Collection entries
━━━━━━━━━━━━━━━━━━━━━━━━━━━━━━

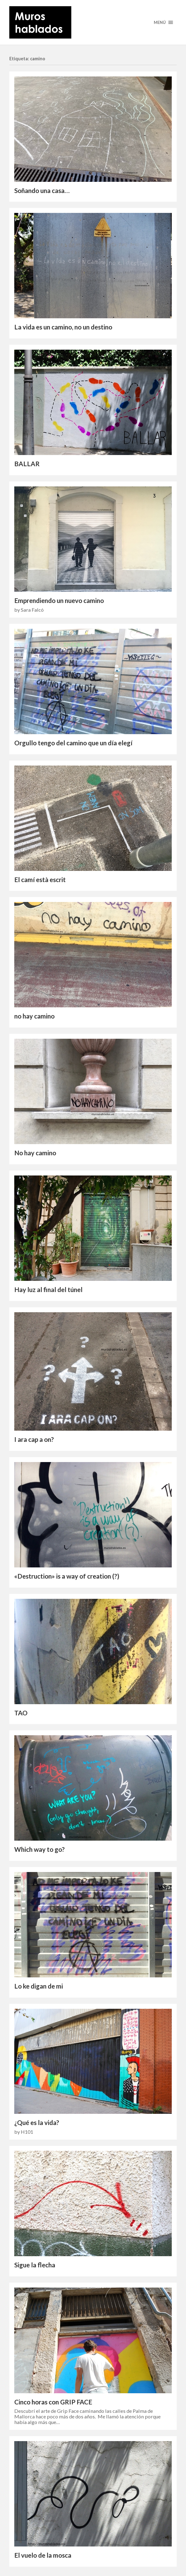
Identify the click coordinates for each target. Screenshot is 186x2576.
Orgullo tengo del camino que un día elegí (73, 743)
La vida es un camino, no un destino (63, 327)
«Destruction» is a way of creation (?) (66, 1576)
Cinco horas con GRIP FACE (53, 2402)
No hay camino (35, 1153)
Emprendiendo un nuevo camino (59, 600)
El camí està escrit (40, 879)
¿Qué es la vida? (36, 2122)
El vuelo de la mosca (42, 2555)
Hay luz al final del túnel (48, 1289)
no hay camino (34, 1016)
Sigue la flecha (34, 2265)
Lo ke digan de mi (38, 1986)
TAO (21, 1713)
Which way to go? (39, 1849)
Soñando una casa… (41, 190)
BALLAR (27, 463)
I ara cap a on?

━━━━━━━━━━━━━━━━━━━━━━━━━━━━━━

### Exercise instructions
Exactly and only the lines from the one containing "Sigue la flecha (34, 2265)" to the end of the entries above are to be written out.

### Answer box
Sigue la flecha (34, 2265)
Lo ke digan de mi (38, 1986)
TAO (21, 1713)
Which way to go? (39, 1849)
Soñando una casa… (41, 190)
BALLAR (27, 463)
I ara cap a on?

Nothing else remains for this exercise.